Эти сообщения были для Хауген золотой жилой, соединяя предложения по продуктам, результаты экспериментов и идеи таким образом, что стороннему наблюдателю было бы невозможно их воссоздать. Она фотографировала не только сами сообщения, но и материалы, на которые они ссылались, прослеживая нити, ведущие к другим темам и документам. Полдюжины из них были поистине невероятными, неавторизованными хрониками зарождающегося понимания Facebook того, как его дизайн определяет то, что потребляют и чем делятся его пользователи. Авторы этих документов не пытались подтолкнуть Facebook к социальной инженерии - они предупреждали, что компания уже забрела в эту область и теперь находится в ней по горло.
-
Большую часть утра Хауген проводила за сбором документов, а остальную часть рабочего дня - за выполнением своих непосредственных задач в Facebook, хотя она начала тайком проводить исследовательские сессии во время звонков по Zoom. Спустя долгое время ее коллеги рассказывали мне, что в ходе расследований она задавала необычные, с точки зрения ретроспективы, вопросы, например: помнят ли они, где найти ссылку на их работу, документирующую распространенность языка ненависти на амхарском языке, самом распространенном языке в Эфиопии?

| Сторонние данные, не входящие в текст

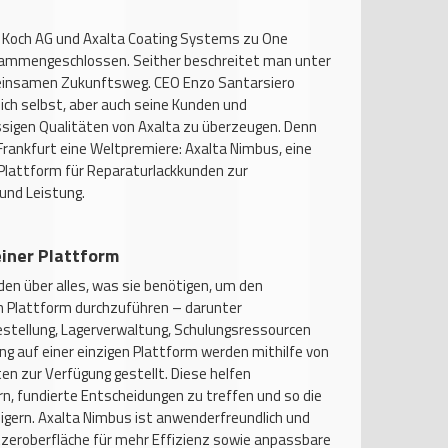
é Koch AG und Axalta Coating Systems zu One
sammengeschlossen. Seither beschreitet man unter
einsamen Zukunftsweg. CEO Enzo Santarsiero
ch selbst, aber auch seine Kunden und
ssigen Qualitäten von Axalta zu überzeugen. Denn
Frankfurt eine Weltpremiere: Axalta Nimbus, eine
 Plattform für Reparaturlackkunden zur
und Leistung.
einer Plattform
en über alles, was sie benötigen, um den
en Plattform durchzuführen – darunter
tellung, Lagerverwaltung, Schulungsressourcen
ng auf einer einzigen Plattform werden mithilfe von
en zur Verfügung gestellt. Diese helfen
rn, fundierte Entscheidungen zu treffen und so die
eigern. Axalta Nimbus ist anwenderfreundlich und
utzeroberfläche für mehr Effizienz sowie anpassbare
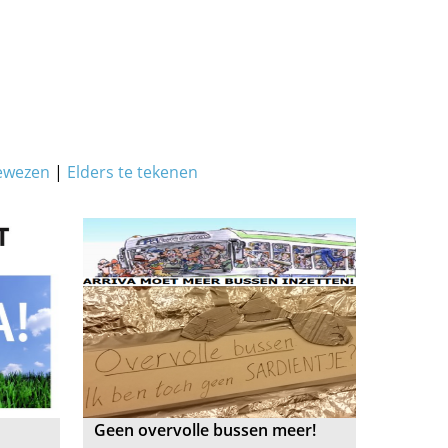
ewezen
|
Elders te tekenen
Geen overvolle bussen meer!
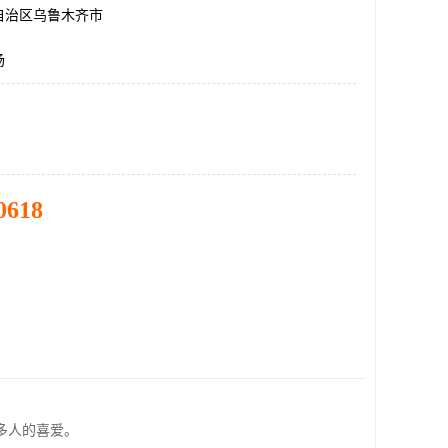
自治区乌鲁木齐市
场
0618
多人的喜爱。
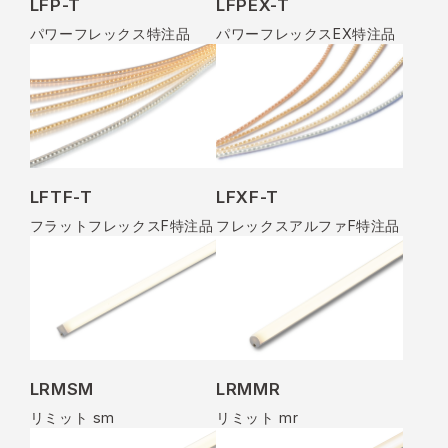
LFP-T
LFPEX-T
パワーフレックス特注品
パワーフレックスEX特注品
LFTF-T
LFXF-T
フラットフレックスF特注品
フレックスアルファF特注品
LRMSM
LRMMR
リミット sm
リミット mr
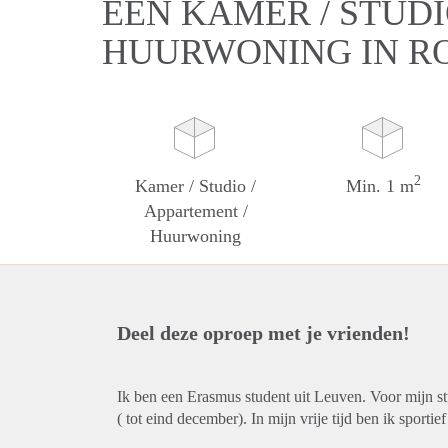
EEN KAMER / STUDI
HUURWONING IN R
2
Kamer / Studio /
Min. 1 m
Appartement /
Huurwoning
Deel deze oproep met je vrienden!
Ik ben een Erasmus student uit Leuven. Voor mijn s
( tot eind december). In mijn vrije tijd ben ik sporti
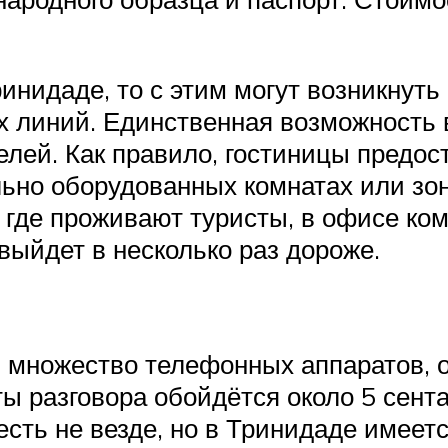
ринидаде, то с этим могут возникнуть
х линий. Единственная возможность 
телей. Как правило, гостиницы предо
льно оборудованных комнатах или зон
, где проживают туристы, в офисе ком
выйдет в несколько раз дороже.
 множество телефонных аппаратов, 
ы разговора обойдётся около 5 сента
сть не везде, но в Тринидаде имеетс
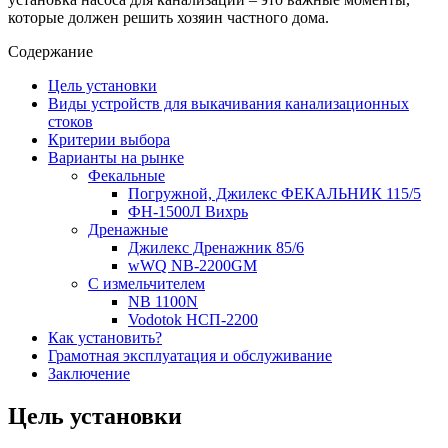
которые должен решить хозяин частного дома.
Содержание
Цель установки
Виды устройств для выкачивания канализационных
стоков
Критерии выбора
Варианты на рынке
Фекальные
Погружной, Джилекс ФЕКАЛЬНИК 115/5
ФН-1500Л Вихрь
Дренажные
Джилекс Дренажник 85/6
wWQ NB-2200GM
С измельчителем
NB 1100N
Vodotok HCП-2200
Как установить?
Грамотная эксплуатация и обслуживание
Заключение
Цель установки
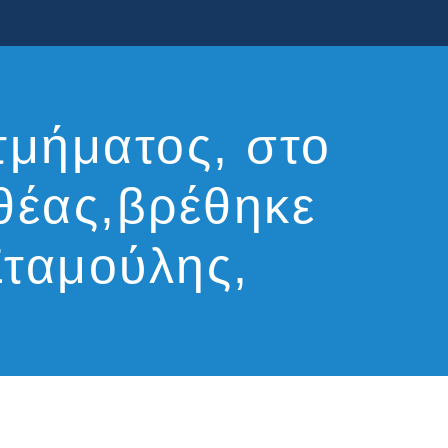
τμήματος, στο
ιθέας,βρέθηκε
ταμούλης,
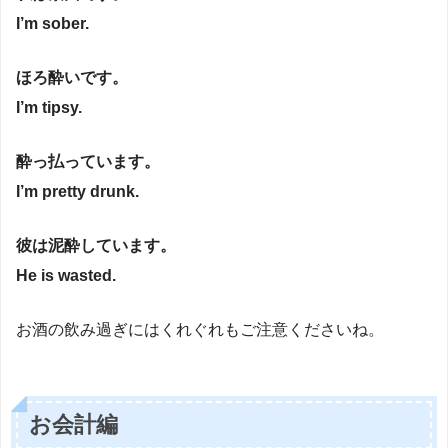
I’m sober.
ほろ酔いです。
I’m tipsy.
酔っ払っています。
I’m pretty drunk.
彼は泥酔しています。
He is wasted.
お酒の飲み過ぎにはくれぐれもご注意くださいね。
お会計編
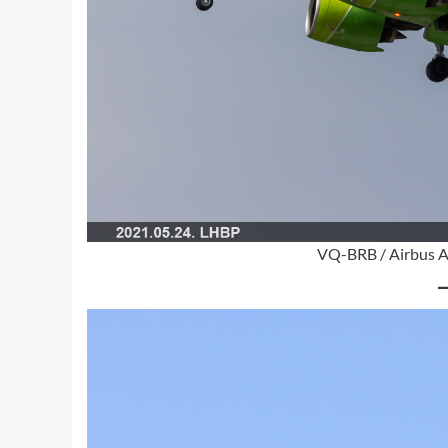
VQ-BRB / Airbus A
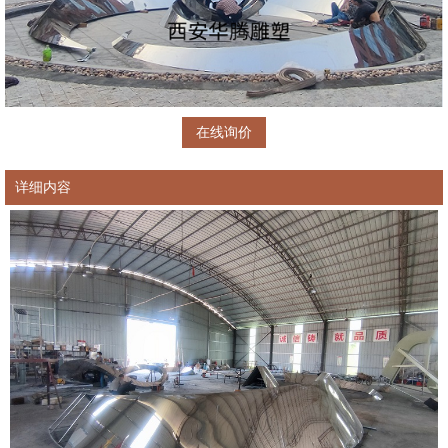
在线询价
详细内容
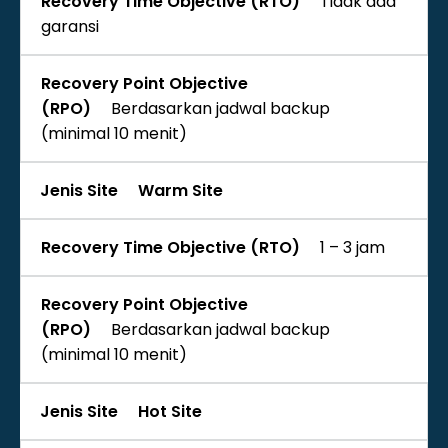
Tidak ada
garansi
Berdasarkan jadwal backup
(minimal 10 menit)
Warm Site
1 – 3 jam
Berdasarkan jadwal backup
(minimal 10 menit)
Hot Site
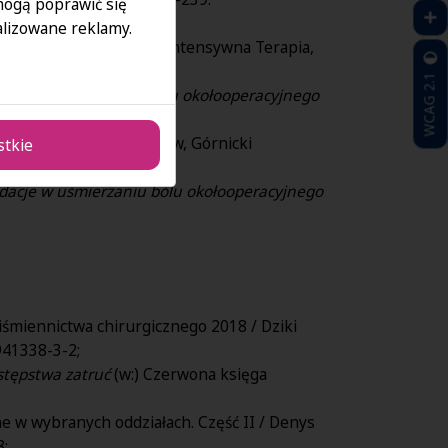
 mogą poprawić się
lizowane reklamy.
mięśni,
Anestezjologia Intensywna Terapia,
WCAG 2.1
cje w uśmierzaniu bólu okołooperacyjnego
Vademecum
, 2012, Wrocław, Górnicki
stkie
acje w uśmierzaniu bólu okołooperacyjnego
piśmiennictwa chirurgicznego 2018 / Dziki
941338-3-2;
stępstwa zatruć
(w:) Czerwona księga
ne w wybranych oddziałach. Część II / Denys
8;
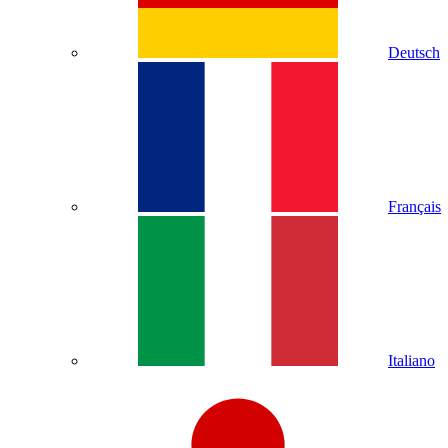
Deutsch
Français
Italiano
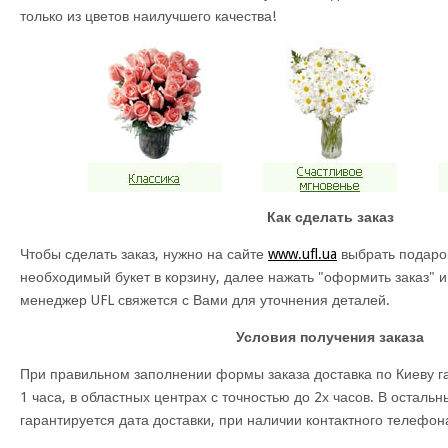
только из цветов наилучшего качества!
Как сделать заказ
Чтобы сделать заказ, нужно на сайте
www.ufl.ua
выбрать подарок
необходимый букет в корзину, далее нажать "оформить заказ" и
менеджер UFL свяжется с Вами для уточнения деталей.
Условия получения заказа
При правильном заполнении формы заказа доставка по Киеву га
1 часа, в областных центрах с точностью до 2х часов. В осталь
гарантируется дата доставки, при наличии контактного телефон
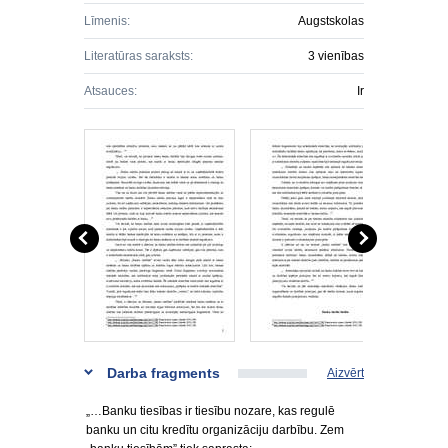
Līmenis:
Augstskolas
Literatūras saraksts:
3 vienības
Atsauces:
Ir
Darba fragments
Aizvērt
„…Banku tiesības ir tiesību nozare, kas regulē
banku un citu kredītu organizāciju darbību. Zem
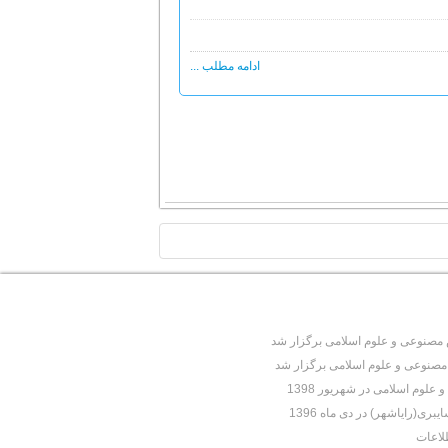
ادامه مطلب ...
TOP
نوعی و علوم اسلامی برگزار شد
نوعی و علوم اسلامی برگزار شد
وم اسلامی در شهریور 1398
(رایاشهر) در دی ماه 1396
لاعات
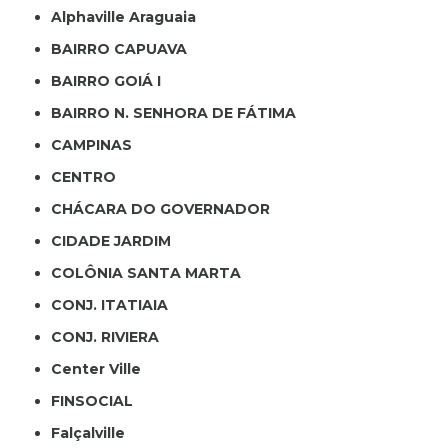
Alphaville Araguaia
BAIRRO CAPUAVA
BAIRRO GOIÁ I
BAIRRO N. SENHORA DE FÁTIMA
CAMPINAS
CENTRO
CHÁCARA DO GOVERNADOR
CIDADE JARDIM
COLÔNIA SANTA MARTA
CONJ. ITATIAIA
CONJ. RIVIERA
Center Ville
FINSOCIAL
Falçalville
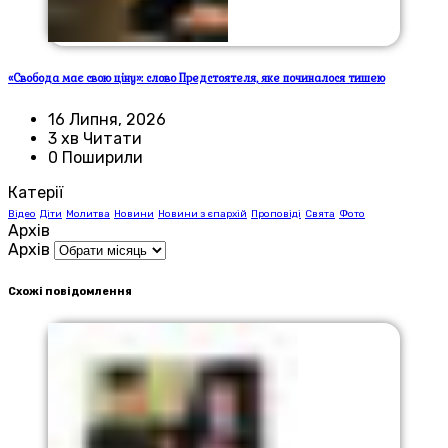
«Свобода має свою ціну»: слово Предстоятеля, яке починалося тишею
16 Липня, 2026
3 хв Читати
0 Поширили
Катерії
Відео
Діти
Молитва
Новини
Новини з єпархій
Проповіді
Свята
Фото
Архів
Архів
Схожі повідомлення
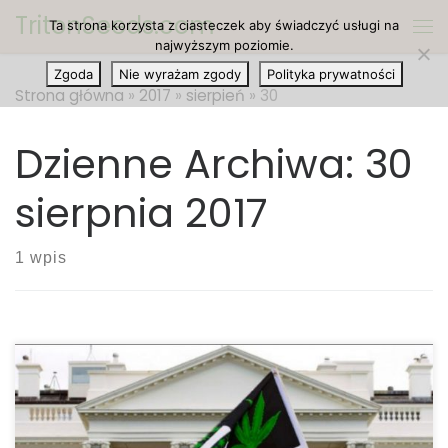
TritonSeeds.com
Ta strona korzysta z ciasteczek aby świadczyć usługi na
Przejdź do treści
Me
najwyższym poziomie.
Zgoda
Nie wyrażam zgody
Polityka prywatności
Strona główna
»
2017
»
sierpień
»
30
Dzienne Archiwa:
30
sierpnia 2017
1 wpis
Niecałe dwa miesiące temu stan Nowy Jork dodał
ból chroniczny do listy kwalifikujących warunków do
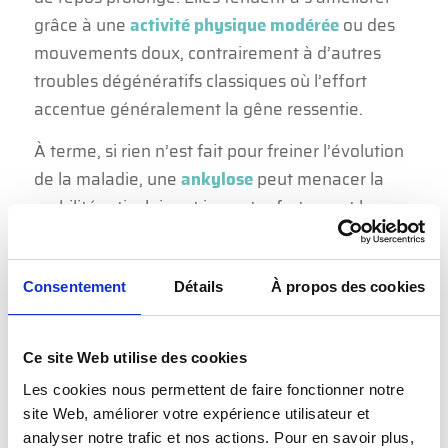
grâce à une
activité physique modérée
ou des
mouvements doux, contrairement à d’autres
troubles dégénératifs classiques où l’effort
accentue généralement la gêne ressentie.
À terme, si rien n’est fait pour freiner l’évolution
de la maladie, une
ankylose
peut menacer la
mobilité articulaire et impacter fortement la
qualité de vie. D’où l’importance d’un repérage
rapide des signaux d’alarme et d’une prise en
Consentement
Détails
À propos des cookies
charge adaptée.
QUELS AUTRES SIGNES
Ce site Web utilise des cookies
ACCOMPAGNENT LA MALADIE ?
Les cookies nous permettent de faire fonctionner notre
Outre la douleur, certains malades remarquent
site Web, améliorer votre expérience utilisateur et
une
raideur persistante
allant du
sacrum
analyser notre trafic et nos actions. Pour en savoir plus,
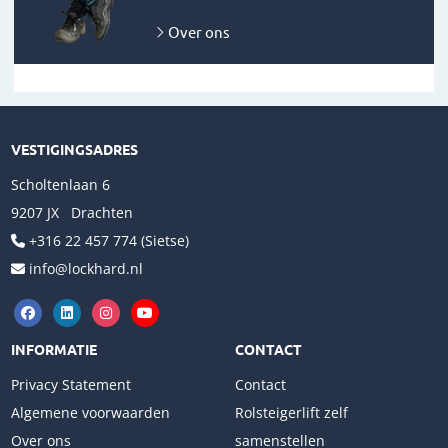
Over ons
VESTIGINGSADRES
Scholtenlaan 6
9207 JX Drachten
+316 22 457 774 (Sietse)
info@lockhard.nl
INFORMATIE
CONTACT
Privacy Statement
Contact
Algemene voorwaarden
Rolsteigerlift zelf
Over ons
samenstellen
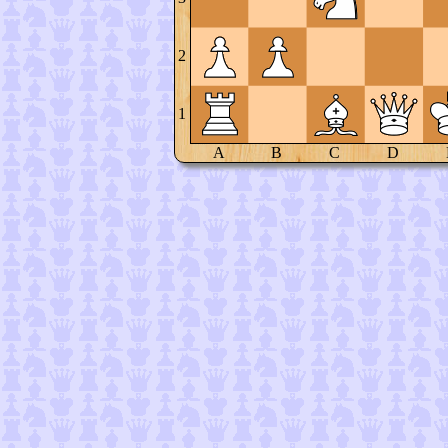
2
1
A
B
C
D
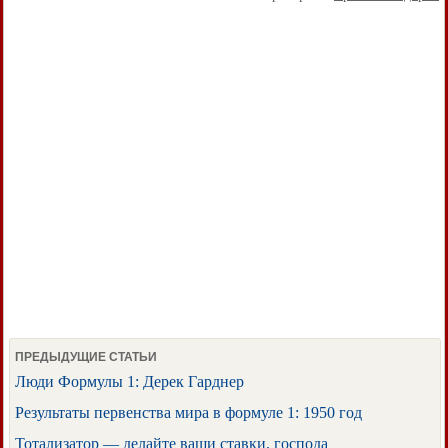
ПРЕДЫДУЩИЕ СТАТЬИ
Люди Формулы 1: Дерек Гарднер
Результаты первенства мира в формуле 1: 1950 год
Тотализатор — делайте ваши ставки, господа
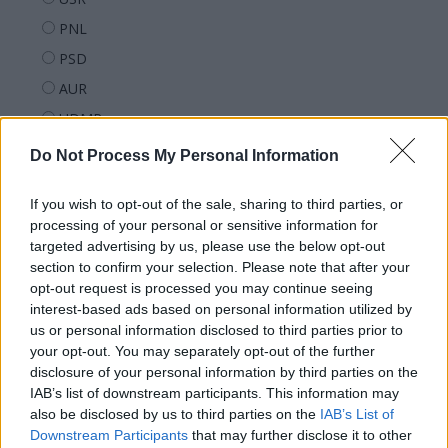
PNL
PSD
AUR
UDMR
PMP (Tomac)
Do Not Process My Personal Information
Forța Dreptei (L. Orban)
If you wish to opt-out of the sale, sharing to third parties, or
PNȚMM
processing of your personal or sensitive information for
REPER
targeted advertising by us, please use the below opt-out
section to confirm your selection. Please note that after your
SENS
opt-out request is processed you may continue seeing
SOS (Șoșoacă)
interest-based ads based on personal information utilized by
POT (Gavrilă)
us or personal information disclosed to third parties prior to
your opt-out. You may separately opt-out of the further
PACE (Peia)
disclosure of your personal information by third parties on the
Acțiunea Conservatoare (Târziu)
IAB’s list of downstream participants. This information may
also be disclosed by us to third parties on the
IAB’s List of
PDF (Lazarus)
Downstream Participants
that may further disclose it to other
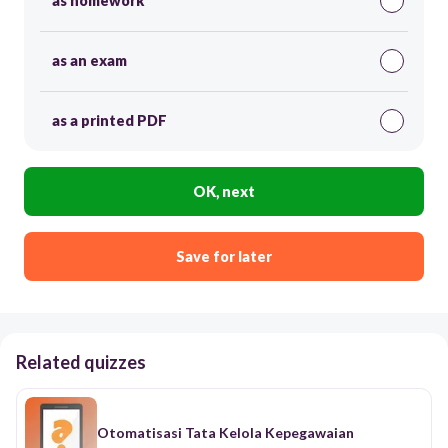
as homework
as an exam
as a printed PDF
OK, next
Save for later
Related quizzes
Otomatisasi Tata Kelola Kepegawaian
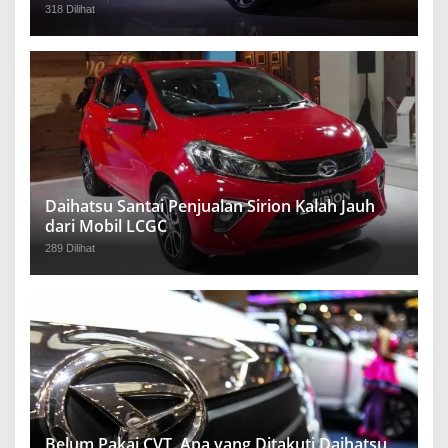
318 Dilihat
Daihatsu Santai Penjualan Sirion Kalah Jauh
dari Mobil LCGC
289 Dilihat
Belum Pakai CVT, Apa yang Ditakuti Daihatsu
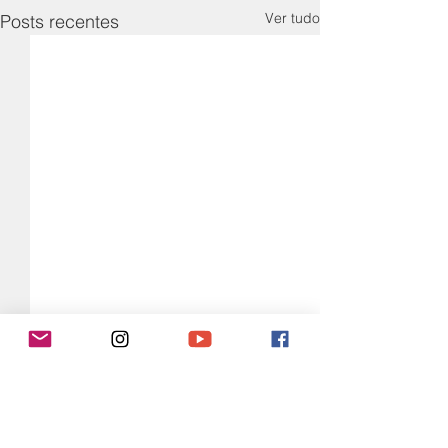
Ver tudo
Posts recentes
Comentários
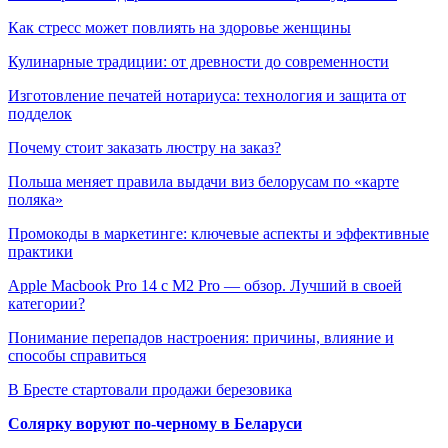
Как стресс может повлиять на здоровье женщины
Кулинарные традиции: от древности до современности
Изготовление печатей нотариуса: технология и защита от
подделок
Почему стоит заказать люстру на заказ?
Польша меняет правила выдачи виз белорусам по «карте
поляка»
Промокоды в маркетинге: ключевые аспекты и эффективные
практики
Apple Macbook Pro 14 с M2 Pro — обзор. Лучший в своей
категории?
Понимание перепадов настроения: причины, влияние и
способы справиться
В Бресте стартовали продажи березовика
Солярку воруют по-черному в Беларуси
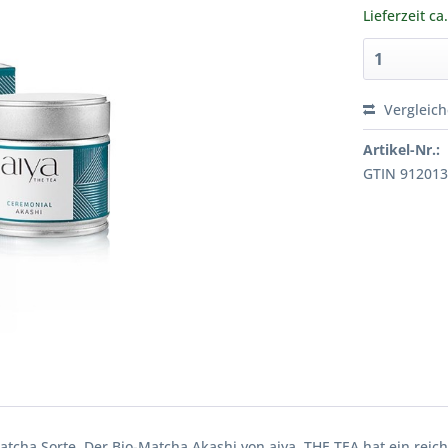
Lieferzeit ca
Vergleic
Artikel-Nr.:
GTIN 91201
tcha Sorte. Der Bio-Matcha Akashi von aiya  THE TEA hat ein reic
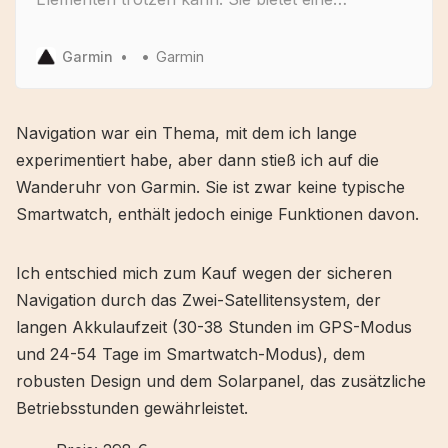
Solarladelinse, GPS/GLONASS/GALILEO und
integrierte Trainingsapps.
Garmin
Garmin
Navigation war ein Thema, mit dem ich lange
experimentiert habe, aber dann stieß ich auf die
Wanderuhr von Garmin. Sie ist zwar keine typische
Smartwatch, enthält jedoch einige Funktionen davon.
Ich entschied mich zum Kauf wegen der sicheren
Navigation durch das Zwei-Satellitensystem, der
langen Akkulaufzeit (30-38 Stunden im GPS-Modus
und 24-54 Tage im Smartwatch-Modus), dem
robusten Design und dem Solarpanel, das zusätzliche
Betriebsstunden gewährleistet.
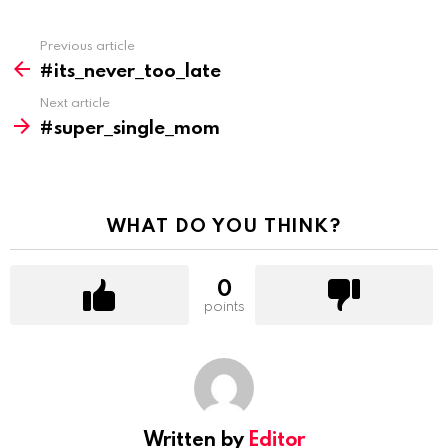
Previous article
#its_never_too_late
Next article
#super_single_mom
WHAT DO YOU THINK?
0
points
Written by
Editor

Я проводил большую часть дня, пытаясь понять, что она собрала, а по вечерам мы встречались за ужином и напитками и обсуждали, что из всего этого получается. Хауген делала в среднем несколько сотен скриншотов в день. Насколько я мог судить, они были размытыми, но почти всегда разборчивыми.
Работа с источником, выкачивающим документы, - дело непростое, в нем переплетаются этические и юридические соображения. Я не мог попросить ее собрать конкретные документы или даже прикоснуться к ее клавиатуре - такой шаг, как дали понять юристы журнала, мог бы открыть мне путь к обвинениям по Закону о компьютерном мошенничестве и злоупотреблении , федеральному закону, по которому преследуется большинство хакерских преступлений.
Таким образом, у меня были ограниченные полномочия. Моя работа заключалась в обсуждении любой информации, которой хотел поделиться Хауген, изучении всего, что было известно об этой теме за пределами компании, а затем задавании последующих вопросов. Более широкая картина, которая вырисовывалась, заключалась не в том, что на Facebook происходили отвратительные вещи, а в том, что Facebook знала об этом. Она знала о масштабах проблем на своей платформе, знала (и обычно игнорировала) способы их решения и, самое главное, знала, чем динамика ее социальной сети отличается от динамики открытого интернета или офлайновой жизни.